What the task asks: Produce an exact transcription of the data, with the images left out.

____ Extracted material

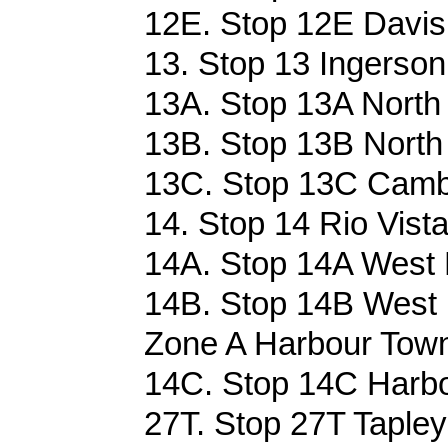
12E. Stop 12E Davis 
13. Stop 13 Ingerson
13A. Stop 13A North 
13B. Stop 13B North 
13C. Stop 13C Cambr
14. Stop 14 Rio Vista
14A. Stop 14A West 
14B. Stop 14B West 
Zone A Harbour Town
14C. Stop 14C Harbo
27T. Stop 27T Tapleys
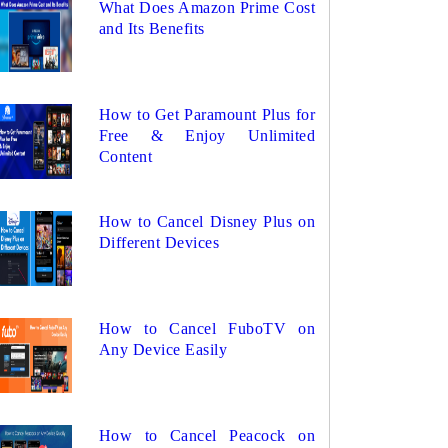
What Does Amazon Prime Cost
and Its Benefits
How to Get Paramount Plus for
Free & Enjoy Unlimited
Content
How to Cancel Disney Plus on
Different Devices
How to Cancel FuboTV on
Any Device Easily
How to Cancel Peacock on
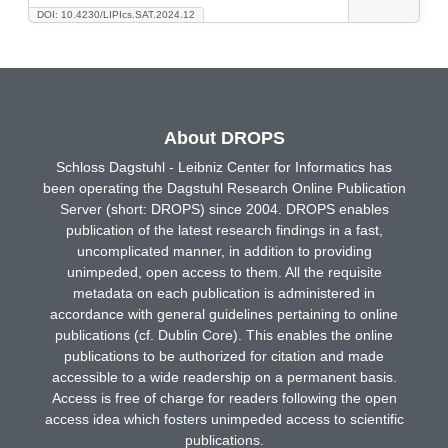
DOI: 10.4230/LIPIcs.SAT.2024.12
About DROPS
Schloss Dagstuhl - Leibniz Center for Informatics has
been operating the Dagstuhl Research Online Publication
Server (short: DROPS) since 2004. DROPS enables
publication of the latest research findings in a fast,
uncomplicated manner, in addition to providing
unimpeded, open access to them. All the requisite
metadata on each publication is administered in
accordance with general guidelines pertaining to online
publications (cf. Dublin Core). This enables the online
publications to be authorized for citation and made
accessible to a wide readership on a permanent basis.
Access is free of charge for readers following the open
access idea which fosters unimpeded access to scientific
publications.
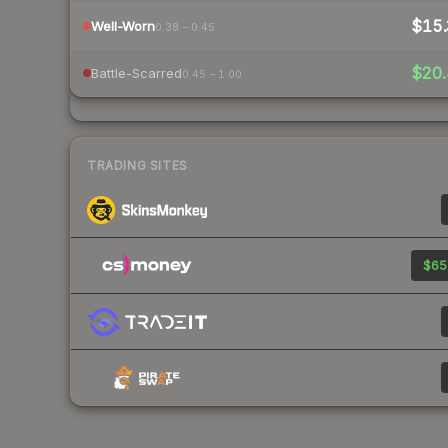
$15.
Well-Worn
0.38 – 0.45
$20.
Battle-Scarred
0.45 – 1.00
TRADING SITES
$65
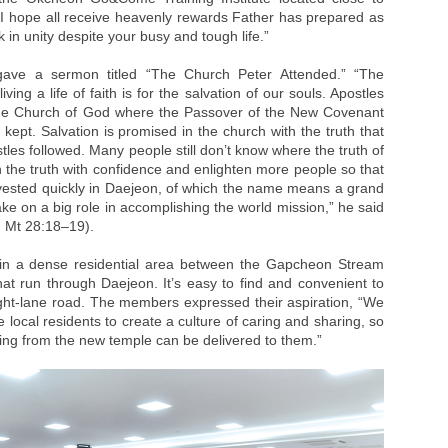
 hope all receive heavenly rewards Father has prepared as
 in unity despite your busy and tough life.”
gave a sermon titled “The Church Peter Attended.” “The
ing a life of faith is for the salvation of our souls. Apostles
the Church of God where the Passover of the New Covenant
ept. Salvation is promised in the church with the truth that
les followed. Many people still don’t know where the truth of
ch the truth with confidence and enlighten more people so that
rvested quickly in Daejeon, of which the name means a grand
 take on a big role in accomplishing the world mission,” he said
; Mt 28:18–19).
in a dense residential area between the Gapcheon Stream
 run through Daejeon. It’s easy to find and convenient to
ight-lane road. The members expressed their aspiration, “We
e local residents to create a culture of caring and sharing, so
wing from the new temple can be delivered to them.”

________

Output for this exercise:
12E. Stop 12E Davis 
13. Stop 13 Ingerson
13A. Stop 13A North 
13B. Stop 13B North 
13C. Stop 13C Cambr
14. Stop 14 Rio Vista
14A. Stop 14A West 
14B. Stop 14B West 
Zone A Harbour Town
14C. Stop 14C Harbo
27T. Stop 27T Tapleys
What Does Amazon Prime Cost
and Its Benefits
How to Get Paramount Plus for
Free & Enjoy Unlimited
Content
How to Cancel Disney Plus on
Different Devices
How to Cancel FuboTV on
Any Device Easily
How to Cancel Peacock on
DOI: 10.4230/LIPIcs.SAT.2024.12
About DROPS
Schloss Dagstuhl - Leibniz Center for Informatics has
been operating the Dagstuhl Research Online Publication
Server (short: DROPS) since 2004. DROPS enables
publication of the latest research findings in a fast,
uncomplicated manner, in addition to providing
unimpeded, open access to them. All the requisite
metadata on each publication is administered in
accordance with general guidelines pertaining to online
publications (cf. Dublin Core). This enables the online
publications to be authorized for citation and made
accessible to a wide readership on a permanent basis.
Access is free of charge for readers following the open
access idea which fosters unimpeded access to scientific
publications.
$15.
Well-Worn
0.38 – 0.45
$20.
Battle-Scarred
0.45 – 1.00
TRADING SITES
$65
 hope all receive heavenly rewards Father has prepared as
 in unity despite your busy and tough life.”
gave a sermon titled “The Church Peter Attended.” “The
ing a life of faith is for the salvation of our souls. Apostles
the Church of God where the Passover of the New Covenant
ept. Salvation is promised in the church with the truth that
les followed. Many people still don’t know where the truth of
ch the truth with confidence and enlighten more people so that
rvested quickly in Daejeon, of which the name means a grand
 take on a big role in accomplishing the world mission,” he said
; Mt 28:18–19).
in a dense residential area between the Gapcheon Stream
 run through Daejeon. It’s easy to find and convenient to
ight-lane road. The members expressed their aspiration, “We
e local residents to create a culture of caring and sharing, so
wing from the new temple can be delivered to them.”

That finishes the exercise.